_Study material_
○ ○ ○ ○ ○
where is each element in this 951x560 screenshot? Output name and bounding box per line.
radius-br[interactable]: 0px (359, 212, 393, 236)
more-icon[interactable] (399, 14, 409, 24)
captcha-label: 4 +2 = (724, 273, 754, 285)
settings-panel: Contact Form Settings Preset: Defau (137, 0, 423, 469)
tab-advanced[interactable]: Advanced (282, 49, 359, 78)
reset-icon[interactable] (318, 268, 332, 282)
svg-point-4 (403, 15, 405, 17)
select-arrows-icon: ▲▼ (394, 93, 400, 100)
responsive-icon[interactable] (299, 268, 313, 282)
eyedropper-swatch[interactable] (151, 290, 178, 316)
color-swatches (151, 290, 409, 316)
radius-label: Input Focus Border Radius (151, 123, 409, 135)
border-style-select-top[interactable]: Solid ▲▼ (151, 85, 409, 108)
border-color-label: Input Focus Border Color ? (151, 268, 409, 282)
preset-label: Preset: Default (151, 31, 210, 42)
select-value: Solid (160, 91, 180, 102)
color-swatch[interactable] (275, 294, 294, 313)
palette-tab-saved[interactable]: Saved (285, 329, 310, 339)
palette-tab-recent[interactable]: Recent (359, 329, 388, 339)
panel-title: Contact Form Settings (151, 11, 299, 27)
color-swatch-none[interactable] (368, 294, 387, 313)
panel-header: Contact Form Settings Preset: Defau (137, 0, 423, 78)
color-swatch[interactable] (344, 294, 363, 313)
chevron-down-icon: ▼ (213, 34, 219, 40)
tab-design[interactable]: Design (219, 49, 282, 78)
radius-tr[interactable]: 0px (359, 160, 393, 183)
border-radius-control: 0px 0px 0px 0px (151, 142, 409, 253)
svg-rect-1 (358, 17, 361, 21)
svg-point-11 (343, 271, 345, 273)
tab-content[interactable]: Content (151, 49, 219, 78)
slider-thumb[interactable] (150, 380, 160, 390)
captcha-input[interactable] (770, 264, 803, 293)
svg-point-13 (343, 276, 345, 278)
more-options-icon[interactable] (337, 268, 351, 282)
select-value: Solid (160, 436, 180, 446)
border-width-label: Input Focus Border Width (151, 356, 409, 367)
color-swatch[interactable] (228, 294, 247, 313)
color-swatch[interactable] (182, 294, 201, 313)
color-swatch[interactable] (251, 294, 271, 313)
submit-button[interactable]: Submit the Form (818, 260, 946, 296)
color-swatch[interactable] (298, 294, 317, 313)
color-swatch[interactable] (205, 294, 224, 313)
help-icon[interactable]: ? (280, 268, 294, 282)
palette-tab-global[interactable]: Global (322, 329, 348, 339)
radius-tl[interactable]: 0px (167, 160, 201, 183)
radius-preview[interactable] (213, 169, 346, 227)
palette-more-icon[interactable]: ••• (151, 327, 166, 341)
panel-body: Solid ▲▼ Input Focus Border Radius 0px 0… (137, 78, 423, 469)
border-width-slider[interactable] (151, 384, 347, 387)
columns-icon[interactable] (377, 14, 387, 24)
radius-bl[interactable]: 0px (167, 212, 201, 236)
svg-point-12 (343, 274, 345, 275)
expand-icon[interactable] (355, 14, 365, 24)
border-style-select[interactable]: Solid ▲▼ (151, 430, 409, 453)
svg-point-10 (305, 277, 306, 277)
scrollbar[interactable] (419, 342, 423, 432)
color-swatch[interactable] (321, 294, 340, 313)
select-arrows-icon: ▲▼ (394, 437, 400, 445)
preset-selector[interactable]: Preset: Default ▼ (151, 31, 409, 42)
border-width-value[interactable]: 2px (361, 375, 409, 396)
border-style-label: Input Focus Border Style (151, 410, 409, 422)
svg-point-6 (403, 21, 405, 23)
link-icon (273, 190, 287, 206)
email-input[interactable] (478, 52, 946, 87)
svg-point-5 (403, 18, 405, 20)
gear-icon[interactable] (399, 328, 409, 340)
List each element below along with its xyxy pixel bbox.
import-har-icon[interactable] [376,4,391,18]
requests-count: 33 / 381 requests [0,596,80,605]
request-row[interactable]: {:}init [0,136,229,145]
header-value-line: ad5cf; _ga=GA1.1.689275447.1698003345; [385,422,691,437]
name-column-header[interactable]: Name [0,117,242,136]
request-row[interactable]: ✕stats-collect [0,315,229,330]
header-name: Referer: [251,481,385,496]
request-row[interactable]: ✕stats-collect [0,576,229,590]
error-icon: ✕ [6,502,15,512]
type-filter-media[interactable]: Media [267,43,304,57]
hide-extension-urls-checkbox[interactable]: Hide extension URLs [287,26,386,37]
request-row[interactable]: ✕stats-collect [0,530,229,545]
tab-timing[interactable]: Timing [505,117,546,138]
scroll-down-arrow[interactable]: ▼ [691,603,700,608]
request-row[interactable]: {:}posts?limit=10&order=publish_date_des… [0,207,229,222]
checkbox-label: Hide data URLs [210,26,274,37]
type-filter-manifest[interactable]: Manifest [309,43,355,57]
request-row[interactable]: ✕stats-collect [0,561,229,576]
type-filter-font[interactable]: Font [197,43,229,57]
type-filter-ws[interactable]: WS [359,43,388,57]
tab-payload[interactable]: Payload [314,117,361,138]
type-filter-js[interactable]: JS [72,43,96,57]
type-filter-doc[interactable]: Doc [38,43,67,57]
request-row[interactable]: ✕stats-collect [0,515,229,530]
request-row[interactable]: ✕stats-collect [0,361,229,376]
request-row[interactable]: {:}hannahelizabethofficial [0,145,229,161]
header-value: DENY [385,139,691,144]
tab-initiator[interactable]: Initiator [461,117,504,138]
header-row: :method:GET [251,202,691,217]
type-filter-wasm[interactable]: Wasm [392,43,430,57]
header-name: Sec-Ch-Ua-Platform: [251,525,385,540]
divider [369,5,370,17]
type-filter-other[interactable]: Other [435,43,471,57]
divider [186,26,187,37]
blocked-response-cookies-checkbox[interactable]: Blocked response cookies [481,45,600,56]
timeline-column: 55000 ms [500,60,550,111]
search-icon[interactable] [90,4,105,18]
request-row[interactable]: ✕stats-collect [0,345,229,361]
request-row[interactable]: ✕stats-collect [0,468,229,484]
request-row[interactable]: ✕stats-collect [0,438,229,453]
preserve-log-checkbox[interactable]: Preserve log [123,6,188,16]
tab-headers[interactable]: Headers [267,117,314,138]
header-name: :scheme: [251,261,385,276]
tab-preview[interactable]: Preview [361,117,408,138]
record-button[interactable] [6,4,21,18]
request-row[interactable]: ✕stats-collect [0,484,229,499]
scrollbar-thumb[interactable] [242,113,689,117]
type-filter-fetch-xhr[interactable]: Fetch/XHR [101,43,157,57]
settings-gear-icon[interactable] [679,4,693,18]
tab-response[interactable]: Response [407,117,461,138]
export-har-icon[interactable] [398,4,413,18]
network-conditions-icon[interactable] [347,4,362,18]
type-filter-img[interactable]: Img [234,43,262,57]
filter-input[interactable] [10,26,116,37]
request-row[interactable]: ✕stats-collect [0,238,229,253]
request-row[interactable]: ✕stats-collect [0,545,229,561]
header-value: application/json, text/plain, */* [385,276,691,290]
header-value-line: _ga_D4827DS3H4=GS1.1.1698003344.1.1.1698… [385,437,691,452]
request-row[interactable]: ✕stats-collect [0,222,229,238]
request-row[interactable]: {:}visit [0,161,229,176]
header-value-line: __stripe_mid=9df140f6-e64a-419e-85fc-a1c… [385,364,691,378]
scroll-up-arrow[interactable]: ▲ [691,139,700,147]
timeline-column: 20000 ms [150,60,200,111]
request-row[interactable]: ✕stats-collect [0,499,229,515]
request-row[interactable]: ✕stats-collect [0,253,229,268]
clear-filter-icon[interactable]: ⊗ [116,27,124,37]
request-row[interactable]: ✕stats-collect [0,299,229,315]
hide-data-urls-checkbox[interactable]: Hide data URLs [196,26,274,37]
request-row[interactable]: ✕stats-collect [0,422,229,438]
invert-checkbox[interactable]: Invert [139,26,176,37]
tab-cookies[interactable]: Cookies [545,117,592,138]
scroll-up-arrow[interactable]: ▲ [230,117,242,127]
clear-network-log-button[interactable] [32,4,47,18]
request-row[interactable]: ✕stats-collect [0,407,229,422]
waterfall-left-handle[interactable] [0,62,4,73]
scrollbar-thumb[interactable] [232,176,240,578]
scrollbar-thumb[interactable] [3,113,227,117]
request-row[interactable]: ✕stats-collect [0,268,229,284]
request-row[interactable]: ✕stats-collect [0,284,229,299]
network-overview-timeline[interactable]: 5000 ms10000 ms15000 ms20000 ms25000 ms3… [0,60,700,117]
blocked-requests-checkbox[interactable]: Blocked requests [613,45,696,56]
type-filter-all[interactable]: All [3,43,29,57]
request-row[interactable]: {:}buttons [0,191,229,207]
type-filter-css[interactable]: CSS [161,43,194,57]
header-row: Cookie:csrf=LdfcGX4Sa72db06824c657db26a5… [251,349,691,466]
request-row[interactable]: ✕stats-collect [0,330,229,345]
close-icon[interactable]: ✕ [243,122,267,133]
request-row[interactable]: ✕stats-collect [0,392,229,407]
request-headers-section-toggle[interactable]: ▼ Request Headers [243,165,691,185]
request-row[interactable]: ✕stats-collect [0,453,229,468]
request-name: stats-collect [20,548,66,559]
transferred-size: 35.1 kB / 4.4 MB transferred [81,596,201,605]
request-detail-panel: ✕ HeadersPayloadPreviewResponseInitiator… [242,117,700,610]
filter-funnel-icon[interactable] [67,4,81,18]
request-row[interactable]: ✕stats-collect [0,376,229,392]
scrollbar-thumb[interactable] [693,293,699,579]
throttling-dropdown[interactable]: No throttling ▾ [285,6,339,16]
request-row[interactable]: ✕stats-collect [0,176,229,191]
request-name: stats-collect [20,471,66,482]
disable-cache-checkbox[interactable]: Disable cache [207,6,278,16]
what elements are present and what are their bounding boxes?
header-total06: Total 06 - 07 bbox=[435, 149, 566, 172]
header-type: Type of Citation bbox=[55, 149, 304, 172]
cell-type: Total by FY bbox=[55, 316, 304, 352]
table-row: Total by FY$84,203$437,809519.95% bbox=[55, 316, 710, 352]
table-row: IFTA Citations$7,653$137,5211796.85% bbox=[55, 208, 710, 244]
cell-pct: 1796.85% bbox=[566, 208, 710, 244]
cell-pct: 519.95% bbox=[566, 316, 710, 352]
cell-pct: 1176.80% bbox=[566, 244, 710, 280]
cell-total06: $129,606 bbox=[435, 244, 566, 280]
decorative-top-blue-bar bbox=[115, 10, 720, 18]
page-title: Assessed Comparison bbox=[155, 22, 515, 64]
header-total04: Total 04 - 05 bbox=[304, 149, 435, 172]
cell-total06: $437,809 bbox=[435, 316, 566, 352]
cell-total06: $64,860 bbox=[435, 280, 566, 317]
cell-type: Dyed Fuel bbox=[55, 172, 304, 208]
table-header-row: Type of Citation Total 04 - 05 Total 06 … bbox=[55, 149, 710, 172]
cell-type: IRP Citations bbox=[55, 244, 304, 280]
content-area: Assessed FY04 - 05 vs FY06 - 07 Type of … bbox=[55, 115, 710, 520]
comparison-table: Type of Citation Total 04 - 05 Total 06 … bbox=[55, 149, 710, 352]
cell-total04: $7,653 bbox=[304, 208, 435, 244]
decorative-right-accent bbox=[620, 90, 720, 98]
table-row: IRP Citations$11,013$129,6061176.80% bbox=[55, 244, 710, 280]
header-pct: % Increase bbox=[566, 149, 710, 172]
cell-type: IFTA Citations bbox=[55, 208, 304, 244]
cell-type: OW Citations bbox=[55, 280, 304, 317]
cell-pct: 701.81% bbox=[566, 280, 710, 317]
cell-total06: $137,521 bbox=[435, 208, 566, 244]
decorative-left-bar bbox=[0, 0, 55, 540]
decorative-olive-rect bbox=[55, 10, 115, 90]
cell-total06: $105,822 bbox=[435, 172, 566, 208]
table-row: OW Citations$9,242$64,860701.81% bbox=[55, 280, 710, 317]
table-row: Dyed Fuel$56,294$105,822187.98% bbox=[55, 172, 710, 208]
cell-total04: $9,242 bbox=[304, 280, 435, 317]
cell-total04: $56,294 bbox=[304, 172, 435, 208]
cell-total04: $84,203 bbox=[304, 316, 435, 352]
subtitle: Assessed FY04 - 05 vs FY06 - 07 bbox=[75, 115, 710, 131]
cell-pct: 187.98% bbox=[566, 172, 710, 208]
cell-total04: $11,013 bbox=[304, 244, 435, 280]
○ ○ ○ ○ ○
_Assignment_
Identify and extract each line of the listing that contains "point".

_Answer below_
svg-point-4 (403, 15, 405, 17)
svg-point-11 (343, 271, 345, 273)
svg-point-13 (343, 276, 345, 278)
svg-point-12 (343, 274, 345, 275)
svg-point-10 (305, 277, 306, 277)
svg-point-6 (403, 21, 405, 23)
svg-point-5 (403, 18, 405, 20)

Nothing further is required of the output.